Requirement: Print exactly the lines from the one containing "Ziņas un informācija" through the last line of the entries below; the pictures stay out of the copy.

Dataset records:
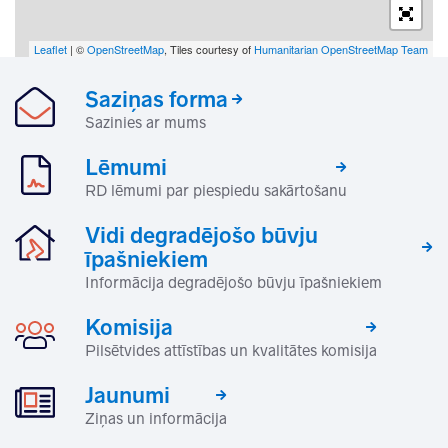
Leaflet
| ©
OpenStreetMap
, Tiles courtesy of
Humanitarian OpenStreetMap Team
Saziņas forma
Sazinies ar mums
Lēmumi
RD lēmumi par piespiedu sakārtošanu
Vidi degradējošo būvju
īpašniekiem
Informācija degradējošo būvju īpašniekiem
Komisija
Pilsētvides attīstības un kvalitātes komisija
Jaunumi
Ziņas un informācija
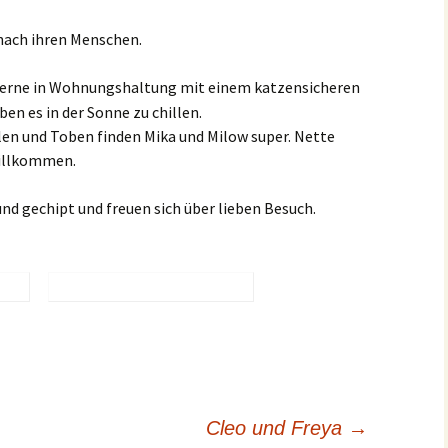
nach ihren Menschen.
erne in Wohnungshaltung mit einem katzensicheren
en es in der Sonne zu chillen.
len und Toben finden Mika und Milow super. Nette
illkommen.
und gechipt und freuen sich über lieben Besuch.
Cleo und Freya
→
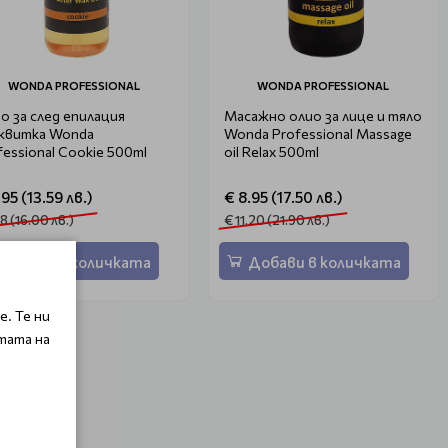
WONDA PROFESSIONAL
WONDA PROFESSIONAL
о за след епилация
Масажно олио за лице и тяло
квитка Wonda
Wonda Professional Massage
fessional Cookie 500ml
oil Relax 500ml
.95 (13.59 лв.)
€ 8.95 (17.50 лв.)
18 (16.00 лв.)
€ 11.20 (21.90 лв.)
Добави в количката
Добави в количката
. Те ни
тата на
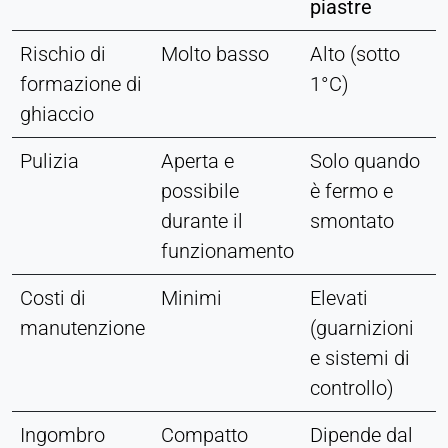
piastre
Rischio di
Molto basso
Alto (sotto
formazione di
1°C)
ghiaccio
Pulizia
Aperta e
Solo quando
possibile
è fermo e
durante il
smontato
funzionamento
Costi di
Minimi
Elevati
manutenzione
(guarnizioni
e sistemi di
controllo)
Ingombro
Compatto
Dipende dal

Response box:
Ziņas un informācija
nach ihren Menschen.
erne in Wohnungshaltung mit einem katzensicheren
en es in der Sonne zu chillen.
len und Toben finden Mika und Milow super. Nette
illkommen.
und gechipt und freuen sich über lieben Besuch.
Cleo und Freya
→
WONDA PROFESSIONAL
WONDA PROFESSIONAL
о за след епилация
Масажно олио за лице и тяло
квитка Wonda
Wonda Professional Massage
fessional Cookie 500ml
oil Relax 500ml
.95 (13.59 лв.)
€ 8.95 (17.50 лв.)
18 (16.00 лв.)
€ 11.20 (21.90 лв.)
Добави в количката
Добави в количката
. Те ни
тата на
piastre
Rischio di
Molto basso
Alto (sotto
formazione di
1°C)
ghiaccio
Pulizia
Aperta e
Solo quando
possibile
è fermo e
durante il
smontato
funzionamento
Costi di
Minimi
Elevati
manutenzione
(guarnizioni
e sistemi di
controllo)
Ingombro
Compatto
Dipende dal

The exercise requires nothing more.